# One of my kittens didn't make it



## Stephie (Feb 4, 2005)

My girl Willow had five beautiful kittens on Tuesday - but last night I lost one of them. One of them was much much smaller than the others and we knew we had to do something and so he is on two hourly feeds at the moment and struggling to make it. When I lost one of the little girls I was so shocked and now I am thinking that perhaps I didn't notice something I should have and I feel awful. I hadn't even given them proper names yet and so I buried my new little baby with that added shame. I only had her for a couple of days but I love them all completely. 

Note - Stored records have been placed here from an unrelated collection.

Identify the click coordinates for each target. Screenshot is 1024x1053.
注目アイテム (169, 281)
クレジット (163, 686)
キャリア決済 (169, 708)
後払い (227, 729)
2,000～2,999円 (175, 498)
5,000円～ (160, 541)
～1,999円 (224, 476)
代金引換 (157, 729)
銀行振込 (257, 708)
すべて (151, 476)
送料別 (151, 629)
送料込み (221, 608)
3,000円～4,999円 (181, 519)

I have to try and focus on doing what i can for little Monty now - I have some special food from the vets and have to feed him every two hours - is there anything else I should be doing?

Stephanie x


----------



## Jeanie (Jun 18, 2003)

Just keep her warm and quiet. Don't feed too much at one time. Feed small amounts frequently.

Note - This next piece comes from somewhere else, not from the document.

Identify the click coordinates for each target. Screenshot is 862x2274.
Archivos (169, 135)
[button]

I'm so sorry you lost a kitten. I don't think there's any way you could have known it had a problem. I hope all goes well from now on. Just continue to do as the vet recommends.


----------



## MA (Mar 30, 2004)

I'm hoping Monty makes it with all of your love and care.


----------



## Stephie (Feb 4, 2005)

Sadly little Monty hasn't made it either. He was just too little and wasn't strong enough. We kept up with the two hourly feeds for just over two days but yesterday he went to sleep in my hands and just didn't wake up. I'm absolutely heartbroken - he was such a little fighter and we did everything we could but he just wanted to go to sleep.


----------



## chris06516 (Mar 12, 2005)

Stephie, I am so sorry for your losses!  You did the best you could for these 2 precious kitties. 

Chris


----------



## Jeanie (Jun 18, 2003)

I'm so sorry Stephie. You must be exhausted. You did all you could. I hope that's a comfort to you.


----------



## MA (Mar 30, 2004)

Oh no...I'm so sorry to hear about Monty. You were wonderful to him in his short lifetime and even so, I'm sure Monty knew how much you loved him. Loved him enough to be right on top of feeding schedule. I hope all your other kittens are doing ok.


----------



## shazino (Mar 27, 2005)

sorry for yout loss


----------